According to the Millennium Ecosystem Assessment, 60% (15 out of 24 surveyed) of the world’s ecosystem services have been degraded over the past 50 years. These trends matter because the well-being
of society depends on functioning ecosystems. Humans impact ecosystems through actions such as agriculture and development. We also rely on functioning ecosystems for benefits from flood control to pollination, pest control, and recreation. Businesses and cities rely on water quality improvements by wetlands, farmers depend on pollination services and nutrient cycling, and the global community relies on climate regulation.
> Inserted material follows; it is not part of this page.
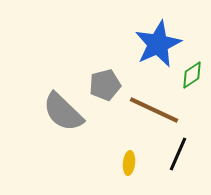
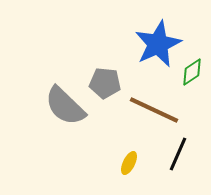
green diamond: moved 3 px up
gray pentagon: moved 2 px up; rotated 20 degrees clockwise
gray semicircle: moved 2 px right, 6 px up
yellow ellipse: rotated 20 degrees clockwise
Since many ecosystem services are received for free, we often take them for granted until the ecosystem is degraded and the services are declining or at risk. Decision-makers and institutions need to develop creative ways of protecting ecosystem services, including incentives and new regulatory structures.
The López-Hoffman lab is researching new approaches to improve natural resource policy and governance. They focus on protecting and adding value to ecosystem services through projects such as determining how land-use planning should consider ecosystem services, how ecosystem services can be better integrated in US environmental policies such as NEPA, and completing foundational work to create payments for ecosystem servi ces for transborder systems.
When neighboring countries share ecosystems, they also share ecosystem services. Many species migrate regularly across international borders, but those borders rarely coincide with ecological boundaries. Political borders often cross ecosystems and watersheds. As a novel approach, we have adapted the MA framework to transborder ecosystem services (see figure), demonstrating how drivers in one country can affect ecosystems and ecosystem services in the other country, and how stakeholders can intervene across international borders.
Much of the lab’s research focuses on transborder conservation challenges between the United States, Canada, and Mexico. The ultimate goal of this research is to contribute to the development of policies for managing transboundary ecosystems and ecosystem services.